## Provided records
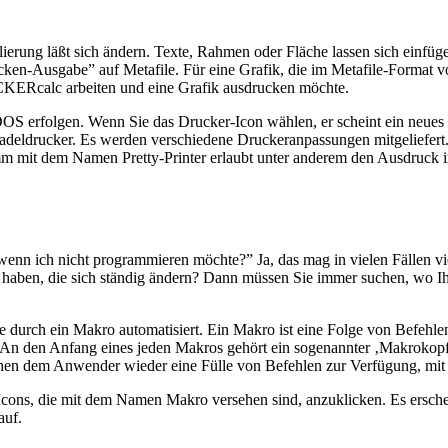
alierung läßt sich ändern. Texte, Rahmen oder Fläche lassen sich einfüg
cken-Ausgabe” auf Metafile. Für eine Grafik, die im Metafile-Format
CKERcalc arbeiten und eine Grafik ausdrucken möchte.
DOS erfolgen. Wenn Sie das Drucker-Icon wählen, er scheint ein neues
eldrucker. Es werden verschiedene Druckeranpassungen mitgeliefert. E
amm mit dem Namen Pretty-Printer erlaubt unter anderem den Ausdruck 
enn ich nicht programmieren möchte?” Ja, das mag in vielen Fällen vie
rn haben, die sich ständig ändern? Dann müssen Sie immer suchen, wo
e durch ein Makro automatisiert. Ein Makro ist eine Folge von Befehlen,
An den Anfang eines jeden Makros gehört ein sogenannter ‚Makrokopf’,
stehen dem Anwender wieder eine Fülle von Befehlen zur Verfügung, mit
 Icons, die mit dem Namen Makro versehen sind, anzuklicken. Es ersche
auf.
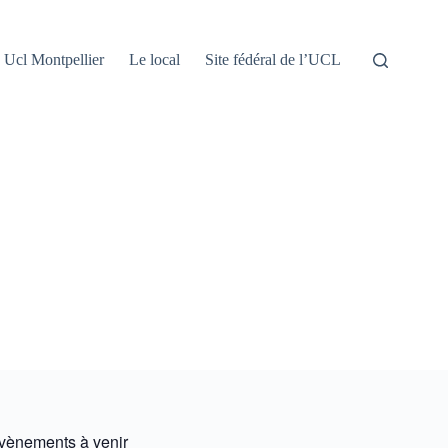
Ucl Montpellier
Le local
Site fédéral de l’UCL
vènements à venir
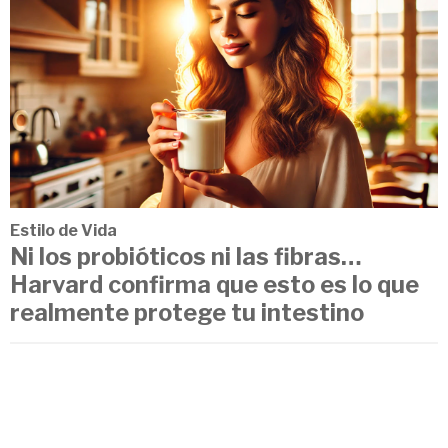
Estilo de Vida
Ni los probióticos ni las fibras…
Harvard confirma que esto es lo que
realmente protege tu intestino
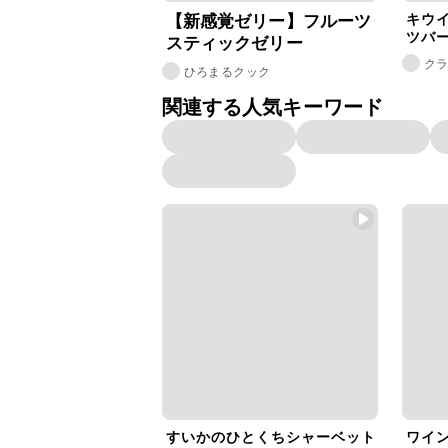
キウ
【新感覚ゼリー】フルーツ
ツバ
スティックゼリー
ク
ひろまるクック
関連する人気キーワード
すいかのひとくちシャーベット
ワイ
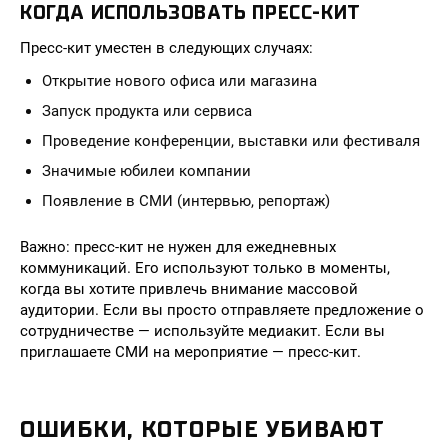
КОГДА ИСПОЛЬЗОВАТЬ ПРЕСС-КИТ
Пресс-кит уместен в следующих случаях:
Открытие нового офиса или магазина
Запуск продукта или сервиса
Проведение конференции, выставки или фестиваля
Значимые юбилеи компании
Появление в СМИ (интервью, репортаж)
Важно: пресс-кит не нужен для ежедневных
коммуникаций. Его используют только в моменты,
когда вы хотите привлечь внимание массовой
аудитории. Если вы просто отправляете предложение о
сотрудничестве — используйте медиакит. Если вы
приглашаете СМИ на мероприятие — пресс-кит.
ОШИБКИ, КОТОРЫЕ УБИВАЮТ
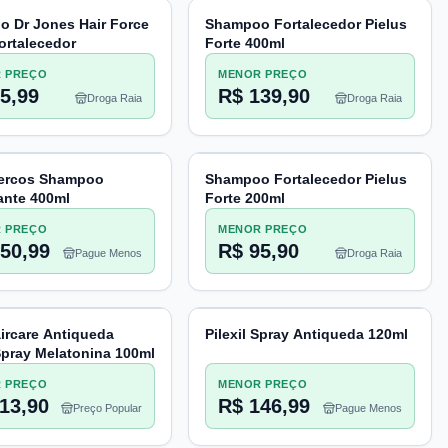
 Dr Jones Hair Force
Shampoo Fortalecedor Pielus
ortalecedor
Forte 400ml
 PREÇO
MENOR PREÇO
5,99
R$ 139,90
Droga Raia
Droga Raia
Dercos Shampoo
Shampoo Fortalecedor Pielus
ante 400ml
Forte 200ml
 PREÇO
MENOR PREÇO
50,99
R$ 95,90
Pague Menos
Droga Raia
aircare Antiqueda
Pilexil Spray Antiqueda 120ml
pray Melatonina 100ml
 PREÇO
MENOR PREÇO
13,90
R$ 146,99
Preço Popular
Pague Menos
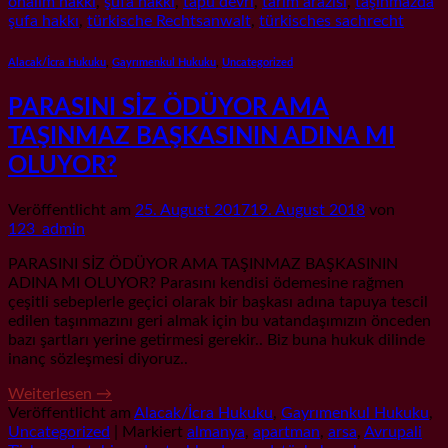
önalim hakki
,
şufa hakkı
,
tapu devri
,
tarim arazisi
,
taşınmazda
şufa hakkı
,
türkische Rechtsanwalt
,
türkisches sachrecht
Alacak/İcra Hukuku
,
Gayrımenkul Hukuku
,
Uncategorized
PARASINI SİZ ÖDÜYOR AMA
TAŞINMAZ BAŞKASININ ADINA MI
OLUYOR?
Veröffentlicht am
25. August 2017
19. August 2018
von
123_admin
PARASINI SİZ ÖDÜYOR AMA TAŞINMAZ BAŞKASININ
ADINA MI OLUYOR? Parasını kendisi ödemesine rağmen
çeşitli sebeplerle geçici olarak bir başkası adına tapuya tescil
edilen taşınmazını geri almak için bu vatandaşımızın önceden
bazı şartları yerine getirmesi gerekir.. Biz buna hukuk dilinde
inanç sözleşmesi diyoruz..
Weiterlesen
→
Veröffentlicht am
Alacak/İcra Hukuku
,
Gayrımenkul Hukuku
,
Uncategorized
|
Markiert
almanya
,
apartman
,
arsa
,
Avrupali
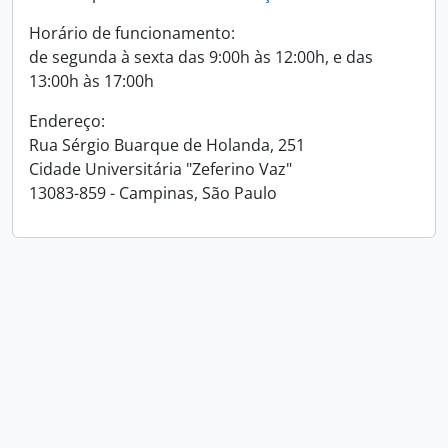
Horário de funcionamento:
de segunda à sexta das 9:00h às 12:00h, e das
13:00h às 17:00h
Endereço:
Rua Sérgio Buarque de Holanda, 251
Cidade Universitária "Zeferino Vaz"
13083-859 - Campinas, São Paulo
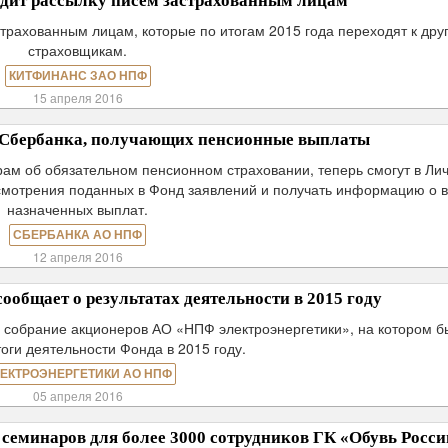
ит рассылку писем застрахованным лицам
рахованным лицам, которые по итогам 2015 года переходят к дру
страховщикам.
КИТФИНАНС ЗАО НПФ
15 апреля 2016
Сбербанка, получающих пенсионные выплаты
рам об обязательном пенсионном страховании, теперь смогут в Ли
ссмотрения поданных в Фонд заявлений и получать информацию о 
назначенных выплат.
СБЕРБАНКА АО НПФ
12 апреля 2016
общает о результатах деятельности в 2015 году
е собрание акционеров АО «НПФ электроэнергетики», на котором б
оги деятельности Фонда в 2015 году.
ЕКТРОЭНЕРГЕТИКИ АО НПФ
05 апреля 2016
семинаров для более 3000 сотрудников ГК «Обувь Росси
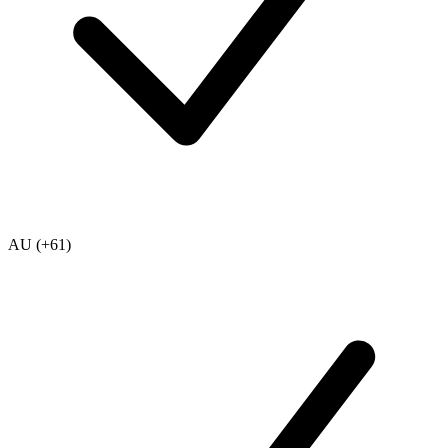
AU (+61)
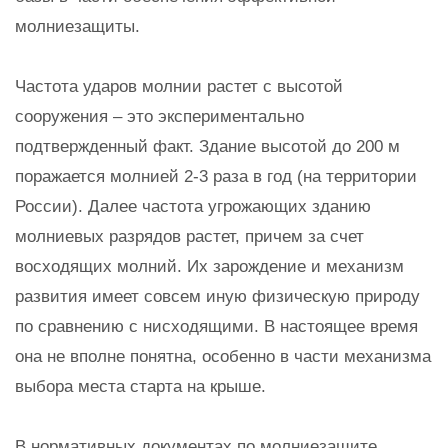
молниезащиты.
Частота ударов молнии растет с высотой
сооружения – это экспериментально
подтвержденный факт. Здание высотой до 200 м
поражается молнией 2-3 раза в год (на территории
России). Далее частота угрожающих зданию
молниевых разрядов растет, причем за счет
восходящих молний. Их зарождение и механизм
развития имеет совсем иную физическую природу
по сравнению с нисходящими. В настоящее время
она не вполне понятна, особенно в части механизма
выбора места старта на крыше.
В нормативных документах по молниезащите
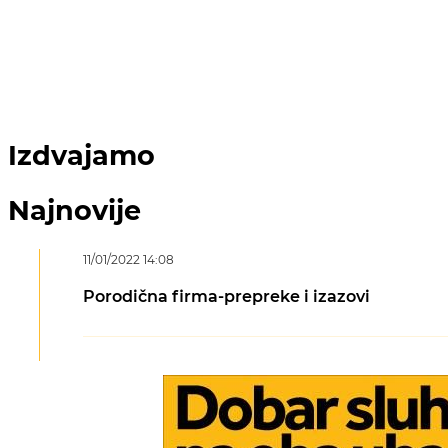
Izdvajamo
Najnovije
11/01/2022 14:08
Porodična firma-prepreke i izazovi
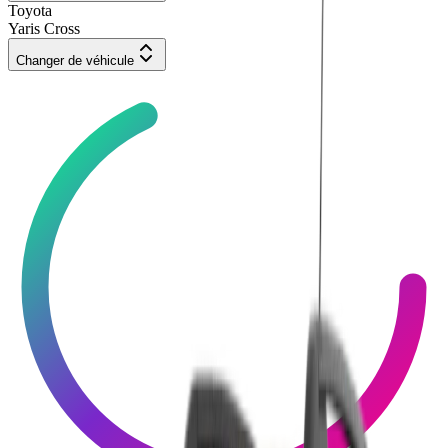
Toyota
Yaris Cross
Changer de véhicule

## Task brief
Skipping the pictures, transcribe each line above exactly as it appears.

## Written response
alierung läßt sich ändern. Texte, Rahmen oder Fläche lassen sich einfüg
cken-Ausgabe” auf Metafile. Für eine Grafik, die im Metafile-Format
CKERcalc arbeiten und eine Grafik ausdrucken möchte.
DOS erfolgen. Wenn Sie das Drucker-Icon wählen, er scheint ein neues
eldrucker. Es werden verschiedene Druckeranpassungen mitgeliefert. E
amm mit dem Namen Pretty-Printer erlaubt unter anderem den Ausdruck 
enn ich nicht programmieren möchte?” Ja, das mag in vielen Fällen vie
rn haben, die sich ständig ändern? Dann müssen Sie immer suchen, wo
e durch ein Makro automatisiert. Ein Makro ist eine Folge von Befehlen,
An den Anfang eines jeden Makros gehört ein sogenannter ‚Makrokopf’,
stehen dem Anwender wieder eine Fülle von Befehlen zur Verfügung, mit
 Icons, die mit dem Namen Makro versehen sind, anzuklicken. Es ersche
auf.
Ucl Montpellier
Le local
Site fédéral de l’UCL
vènements à venir
Estilo de Vida
Ni los probióticos ni las fibras…
Harvard confirma que esto es lo que
realmente protege tu intestino
キウ
【新感覚ゼリー】フルーツ
ツバ
スティックゼリー
ク
ひろまるクック
関連する人気キーワード
すいかのひとくちシャーベット
ワイ
КОГДА ИСПОЛЬЗОВАТЬ ПРЕСС-КИТ
Пресс-кит уместен в следующих случаях:
Открытие нового офиса или магазина
Запуск продукта или сервиса
Проведение конференции, выставки или фестиваля
Значимые юбилеи компании
Появление в СМИ (интервью, репортаж)
Важно: пресс-кит не нужен для ежедневных
коммуникаций. Его используют только в моменты,
когда вы хотите привлечь внимание массовой
аудитории. Если вы просто отправляете предложение о
сотрудничестве — используйте медиакит. Если вы
приглашаете СМИ на мероприятие — пресс-кит.
ОШИБКИ, КОТОРЫЕ УБИВАЮТ
 Dr Jones Hair Force
Shampoo Fortalecedor Pielus
ortalecedor
Forte 400ml
 PREÇO
MENOR PREÇO
5,99
R$ 139,90
Droga Raia
Droga Raia
Dercos Shampoo
Shampoo Fortalecedor Pielus
ante 400ml
Forte 200ml
 PREÇO
MENOR PREÇO
50,99
R$ 95,90
Pague Menos
Droga Raia
aircare Antiqueda
Pilexil Spray Antiqueda 120ml
pray Melatonina 100ml
 PREÇO
MENOR PREÇO
13,90
R$ 146,99
Preço Popular
Pague Menos
önalim hakki
,
şufa hakkı
,
tapu devri
,
tarim arazisi
,
taşınmazda
şufa hakkı
,
türkische Rechtsanwalt
,
türkisches sachrecht
Alacak/İcra Hukuku
,
Gayrımenkul Hukuku
,
Uncategorized
PARASINI SİZ ÖDÜYOR AMA
TAŞINMAZ BAŞKASININ ADINA MI
OLUYOR?
Veröffentlicht am
25. August 2017
19. August 2018
von
123_admin
PARASINI SİZ ÖDÜYOR AMA TAŞINMAZ BAŞKASININ
ADINA MI OLUYOR? Parasını kendisi ödemesine rağmen
çeşitli sebeplerle geçici olarak bir başkası adına tapuya tescil
edilen taşınmazını geri almak için bu vatandaşımızın önceden
bazı şartları yerine getirmesi gerekir.. Biz buna hukuk dilinde
inanç sözleşmesi diyoruz..
Weiterlesen
→
Veröffentlicht am
Alacak/İcra Hukuku
,
Gayrımenkul Hukuku
,
Uncategorized
|
Markiert
almanya
,
apartman
,
arsa
,
Avrupali
Horário de funcionamento:
de segunda à sexta das 9:00h às 12:00h, e das
13:00h às 17:00h
Endereço:
Rua Sérgio Buarque de Holanda, 251
Cidade Universitária "Zeferino Vaz"
13083-859 - Campinas, São Paulo
ит рассылку писем застрахованным лицам
рахованным лицам, которые по итогам 2015 года переходят к дру
страховщикам.
КИТФИНАНС ЗАО НПФ
15 апреля 2016
Сбербанка, получающих пенсионные выплаты
рам об обязательном пенсионном страховании, теперь смогут в Ли
ссмотрения поданных в Фонд заявлений и получать информацию о 
назначенных выплат.
СБЕРБАНКА АО НПФ
12 апреля 2016
общает о результатах деятельности в 2015 году
е собрание акционеров АО «НПФ электроэнергетики», на котором б
оги деятельности Фонда в 2015 году.
ЕКТРОЭНЕРГЕТИКИ АО НПФ
05 апреля 2016
семинаров для более 3000 сотрудников ГК «Обувь Росси
AU (+61)
молниезащиты.
Частота ударов молнии растет с высотой
сооружения – это экспериментально
подтвержденный факт. Здание высотой до 200 м
поражается молнией 2-3 раза в год (на территории
России). Далее частота угрожающих зданию
молниевых разрядов растет, причем за счет
восходящих молний. Их зарождение и механизм
развития имеет совсем иную физическую природу
по сравнению с нисходящими. В настоящее время
она не вполне понятна, особенно в части механизма
выбора места старта на крыше.
В нормативных документах по молниезащите
Izdvajamo
Najnovije
11/01/2022 14:08
Porodična firma-prepreke i izazovi
Toyota
Yaris Cross
Changer de véhicule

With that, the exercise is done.